TRY IT
Please go through the records below and return every line holding the word "order".

(Bounding box prediction data)

● ● ●

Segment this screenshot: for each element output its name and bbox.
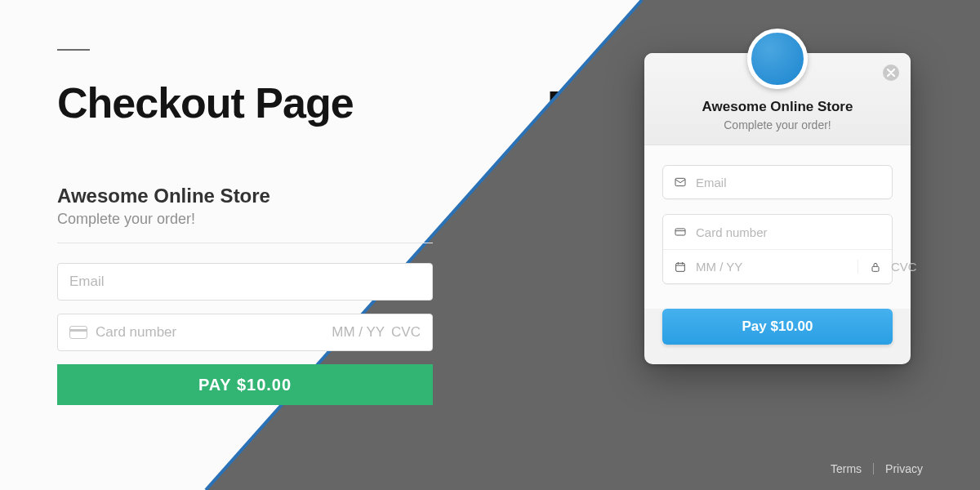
modal-card-group	[662, 214, 893, 284]
accent-dash	[57, 49, 90, 51]
modal-subtitle: Complete your order!	[661, 118, 894, 131]
page-headline: Checkout Page	[57, 78, 433, 127]
checkout-compare-stage: Page Checkout Page Awesome Online Store …	[0, 0, 980, 490]
store-name: Awesome Online Store	[57, 185, 433, 207]
svg-rect-8	[872, 266, 879, 271]
cvc-placeholder-text[interactable]: CVC	[385, 324, 421, 341]
footer-separator	[873, 463, 874, 474]
mail-icon	[673, 176, 688, 189]
svg-rect-1	[675, 178, 685, 185]
card-field-wrapper[interactable]: MM / YY CVC	[57, 314, 433, 351]
email-input[interactable]	[69, 274, 421, 290]
modal-expiry-field[interactable]	[673, 260, 851, 274]
store-subtitle: Complete your order!	[57, 211, 433, 228]
modal-card-input[interactable]	[696, 225, 882, 239]
card-icon	[673, 225, 688, 238]
inline-checkout-panel: Checkout Page Awesome Online Store Compl…	[57, 49, 433, 405]
store-avatar	[747, 29, 808, 89]
card-icon	[69, 326, 87, 339]
terms-link[interactable]: Terms	[831, 462, 862, 475]
pay-button-modal[interactable]: Pay $10.00	[662, 309, 893, 345]
close-icon	[887, 65, 895, 80]
modal-body	[644, 145, 911, 309]
modal-exp-cvc-row	[663, 249, 892, 283]
lock-icon	[868, 261, 883, 274]
divider	[57, 243, 433, 243]
footer-links: Terms Privacy	[831, 462, 923, 475]
modal-cvc-input[interactable]	[891, 260, 980, 274]
email-field-wrapper[interactable]	[57, 263, 433, 301]
privacy-link[interactable]: Privacy	[885, 462, 923, 475]
pay-button-inline[interactable]: PAY $10.00	[57, 364, 433, 405]
expiry-placeholder-text[interactable]: MM / YY	[325, 324, 385, 341]
svg-rect-2	[675, 229, 685, 235]
close-button[interactable]	[883, 65, 899, 81]
modal-expiry-input[interactable]	[696, 260, 851, 274]
modal-email-field[interactable]	[662, 165, 893, 199]
modal-card-row[interactable]	[663, 215, 892, 249]
svg-rect-4	[676, 263, 685, 271]
checkout-modal: Awesome Online Store Complete your order…	[644, 53, 911, 364]
modal-cvc-field[interactable]	[858, 260, 980, 274]
modal-email-input[interactable]	[696, 176, 882, 189]
card-number-input[interactable]	[96, 324, 325, 341]
modal-store-name: Awesome Online Store	[661, 99, 894, 115]
calendar-icon	[673, 261, 688, 274]
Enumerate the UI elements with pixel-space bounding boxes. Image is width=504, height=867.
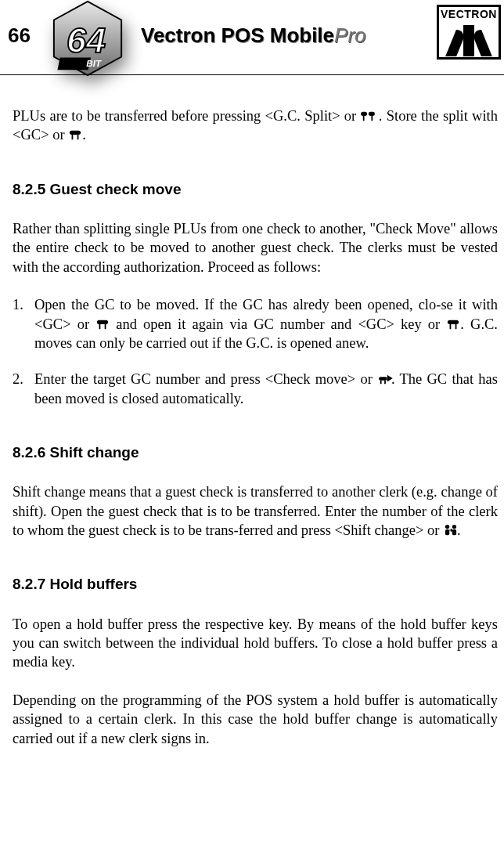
table-split-icon xyxy=(361,108,375,121)
person-swap-icon xyxy=(443,522,457,535)
list-item: 2. Enter the target GC number and press … xyxy=(13,370,498,408)
s827-paragraph-1: To open a hold buffer press the respecti… xyxy=(13,615,498,672)
page-number: 66 xyxy=(8,22,31,49)
intro-paragraph: PLUs are to be transferred before pressi… xyxy=(13,107,498,145)
page-body: PLUs are to be transferred before pressi… xyxy=(0,107,504,748)
text: and open it again via GC number and <GC>… xyxy=(116,316,446,332)
badge-64-text: 64 xyxy=(67,20,106,60)
s826-paragraph: Shift change means that a guest check is… xyxy=(13,482,498,540)
table-single-icon xyxy=(95,316,110,329)
text: . xyxy=(457,522,461,538)
text: Enter the target GC number and press <Ch… xyxy=(34,371,377,387)
vectron-logo: VECTRON xyxy=(437,5,501,60)
text: Shift change means that a guest check is… xyxy=(13,484,498,538)
table-arrow-icon xyxy=(377,371,391,384)
table-single-icon xyxy=(446,316,460,329)
table-single-icon xyxy=(68,127,82,139)
list-item: 1. Open the GC to be moved. If the GC ha… xyxy=(13,295,498,352)
title-main: Vectron POS Mobile xyxy=(141,23,334,47)
text: PLUs are to be transferred before pressi… xyxy=(13,108,361,124)
heading-8-2-7: 8.2.7 Hold buffers xyxy=(13,574,498,594)
page-title: Vectron POS MobilePro xyxy=(141,22,366,49)
vectron-logo-stripes xyxy=(439,21,499,56)
s827-paragraph-2: Depending on the programming of the POS … xyxy=(13,691,498,748)
title-suffix: Pro xyxy=(334,23,365,47)
heading-8-2-6: 8.2.6 Shift change xyxy=(13,443,498,462)
list-number: 1. xyxy=(13,295,23,314)
badge-bit-text: BIT xyxy=(86,58,102,68)
vectron-logo-label: VECTRON xyxy=(439,7,499,21)
s825-paragraph: Rather than splitting single PLUs from o… xyxy=(13,219,498,276)
heading-8-2-5: 8.2.5 Guest check move xyxy=(13,179,498,199)
list-number: 2. xyxy=(13,370,23,388)
page-header: 66 64 BIT Vectron POS MobilePro VECTRON xyxy=(0,0,504,75)
s825-list: 1. Open the GC to be moved. If the GC ha… xyxy=(13,295,498,408)
bit64-badge: 64 BIT xyxy=(49,0,126,77)
text: . xyxy=(82,127,86,143)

● ● ●

ANSWER SPACE
modal-subtitle: Complete your order!	[661, 118, 894, 131]
store-subtitle: Complete your order!	[57, 211, 433, 228]
checkout-modal: Awesome Online Store Complete your order…	[644, 53, 911, 364]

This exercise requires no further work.